Districts consider House proposal a threat; backers cite need
By Catherine Candisky
The Columbus Dispatch
Wednesday September 28, 2011 7:42 AM
Public schools are stepping up efforts to derail previously obscure legislation that could divert millions of dollars from taxpayer-funded schools to private and parochial ones.
The Worthington Board of Education this week became the first local district to formally oppose House Bill 136, which would offer low- and middle-class parents tax-funded vouchers to pay private-school tuition, regardless of how well their public schools are doing.
Currently, vouchers are available only to parents of students attending low-performing schools. Family income is irrelevant.
The bill would award scholarships ranging from $2,313 to $4,626 to families with household incomes up to $95,000 a year on a sliding scale. The total amount of the voucher would be deducted from the state aid to the local school district.
The potential loss for local districts is staggering because the legislation also would make vouchers available to qualifying families of the nearly 200,000 students currently enrolled in private schools. Under the bill, private-school students would be phased into the program over four years, starting with those in kindergarten.
Board President Marc Schare said the scholarship would exceed the roughly $1,300 the district gets in per-pupil state aid each year, so Worthington schools would lose as much as $3,300 in tax dollars and have to make that up with money generated from local levies.
“The issue is the diversion of local property-tax dollars to a cause other than what it was intended to do,” said Schare, who calls himself a school-choice proponent. “It would be as if the legislature took dollars from a local library levy and used those dollars to fund gift certificates for Barnes & Noble. They might do a better job for some people, but that isn’t why the money was generated in the first place.”
Public-school advocates are turning up the heat on lawmakers after a House committee controlled by majority Republicans recommended passage of the bill along a mostly party-line vote.
“The bill needs to be killed. It’s bad for public education. This is privatization, not school choice,” said Damon Asbury, director of legislative services for the Ohio School Boards Association.
The organization alerted local boards this week, urging them to call their representatives and pass resolutions opposing the bill. It’s unclear how many families would qualify for a voucher. But it could be significant considering that more than 40 percent of Ohio’s 1.8 million public-school students are eligible for the federal lunch program.
The bill’s sponsor, Rep.
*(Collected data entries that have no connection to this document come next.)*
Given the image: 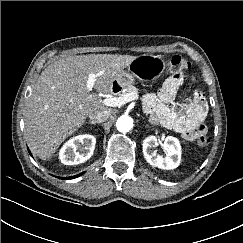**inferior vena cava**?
<instances>
[{
  "label": "inferior vena cava",
  "instance_id": "602c4592",
  "mask_svg": "<svg viewBox=\"0 0 243 243\" xmlns=\"http://www.w3.org/2000/svg\"><path fill=\"white\" fill-rule=\"evenodd\" d=\"M110 113L106 108L96 109L90 112L89 118L91 122L101 123L108 119Z\"/></svg>",
  "mask_w": 243,
  "mask_h": 243
}]
</instances>
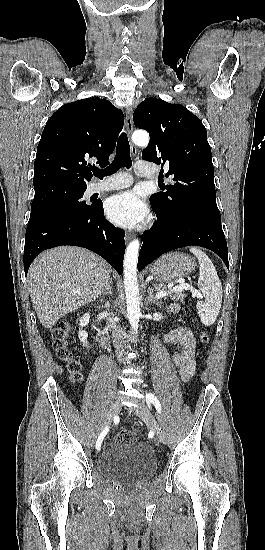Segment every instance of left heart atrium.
Here are the masks:
<instances>
[{"instance_id": "39dd6f15", "label": "left heart atrium", "mask_w": 265, "mask_h": 550, "mask_svg": "<svg viewBox=\"0 0 265 550\" xmlns=\"http://www.w3.org/2000/svg\"><path fill=\"white\" fill-rule=\"evenodd\" d=\"M105 211L110 221L122 227L139 226L147 217V207L134 191H125L109 198Z\"/></svg>"}]
</instances>
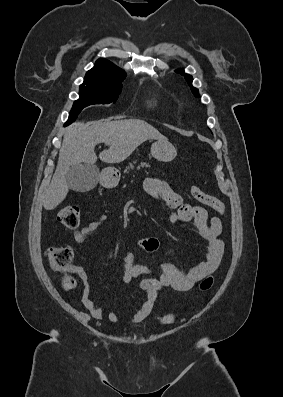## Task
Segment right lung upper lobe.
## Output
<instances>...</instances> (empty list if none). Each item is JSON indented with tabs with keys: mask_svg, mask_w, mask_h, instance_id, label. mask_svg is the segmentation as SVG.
I'll use <instances>...</instances> for the list:
<instances>
[{
	"mask_svg": "<svg viewBox=\"0 0 283 397\" xmlns=\"http://www.w3.org/2000/svg\"><path fill=\"white\" fill-rule=\"evenodd\" d=\"M126 73L108 60L98 59L94 67L86 73V80L123 81Z\"/></svg>",
	"mask_w": 283,
	"mask_h": 397,
	"instance_id": "cb5924a9",
	"label": "right lung upper lobe"
}]
</instances>
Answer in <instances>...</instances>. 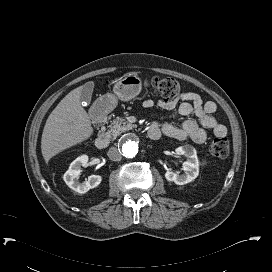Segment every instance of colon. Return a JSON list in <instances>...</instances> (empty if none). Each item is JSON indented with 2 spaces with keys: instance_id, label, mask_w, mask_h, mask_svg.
<instances>
[{
  "instance_id": "colon-1",
  "label": "colon",
  "mask_w": 272,
  "mask_h": 272,
  "mask_svg": "<svg viewBox=\"0 0 272 272\" xmlns=\"http://www.w3.org/2000/svg\"><path fill=\"white\" fill-rule=\"evenodd\" d=\"M145 86L165 102H171L181 92L180 84L169 77H150L145 80ZM230 144L226 137H216L209 146L210 153L218 158L226 157L229 153Z\"/></svg>"
}]
</instances>
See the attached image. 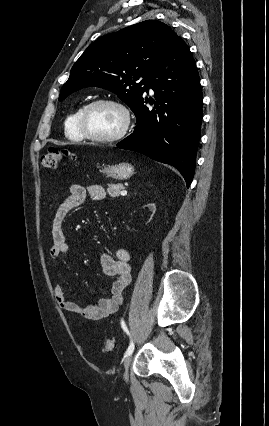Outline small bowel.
<instances>
[{"label": "small bowel", "mask_w": 269, "mask_h": 426, "mask_svg": "<svg viewBox=\"0 0 269 426\" xmlns=\"http://www.w3.org/2000/svg\"><path fill=\"white\" fill-rule=\"evenodd\" d=\"M87 195L94 200H103L106 197V191L101 185L84 187L74 184L70 187L69 195L59 205L51 230L53 244L50 255L53 259H59L69 251L63 225L68 215L84 202ZM100 264L103 274L114 279L110 296L99 298L93 304H80L68 299L63 284L55 281L54 296L61 310L91 320H100L119 311L123 303L124 289L131 281L130 253L124 248L117 249L114 255L103 253Z\"/></svg>", "instance_id": "small-bowel-1"}]
</instances>
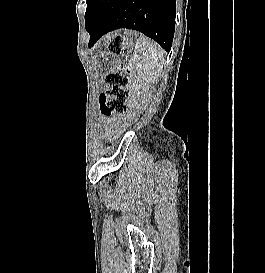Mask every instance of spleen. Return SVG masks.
<instances>
[{
  "label": "spleen",
  "instance_id": "3e777b00",
  "mask_svg": "<svg viewBox=\"0 0 265 273\" xmlns=\"http://www.w3.org/2000/svg\"><path fill=\"white\" fill-rule=\"evenodd\" d=\"M140 78L147 83H156L164 64V52L154 41L140 37L131 59Z\"/></svg>",
  "mask_w": 265,
  "mask_h": 273
}]
</instances>
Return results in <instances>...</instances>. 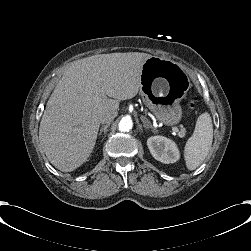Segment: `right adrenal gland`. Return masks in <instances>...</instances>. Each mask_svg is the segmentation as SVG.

Matt Huffman, R-Lima, said he will be meeting with superintendents and thinks the bill will need to be reworked to secure enough votes to pass the House.
Some, he said, think the income requirements should be lowered and others oppose a provision that allows unused voucher money to go into an account that parents can use for other educational expenses. For instance, if a parent doesn’t need the full voucher for elementary-school tuition, they can save it and apply it toward high-school tuition, which tends to be more expensive, or even tuition at an Ohio college or university — public or private.
“I think the system should be based on need, not geography,” Huffman said. “I’m trying to fill a gap for people who don’t have a real option for a brick-and-mortar school and equalize the inequities in the current program.”
Chad L. Aldis, executive director of School Choice Ohio, said, “This bill puts the focus on the needs of the individual students.”
Ohio, he said, is the only state awarding vouchers based on school performance. Other states provide them based on income.
Carolyn Jerkowitz, of the Catholic Conference of Ohio, said her board supports efforts to provide financial assistance to parents wanting to send their children to Catholic and other private schools. That said, there might not be room for everyone who wants to come.
“We don’t open schools that quickly. There are schools with room in them, but not necessarily room in every class,” she said.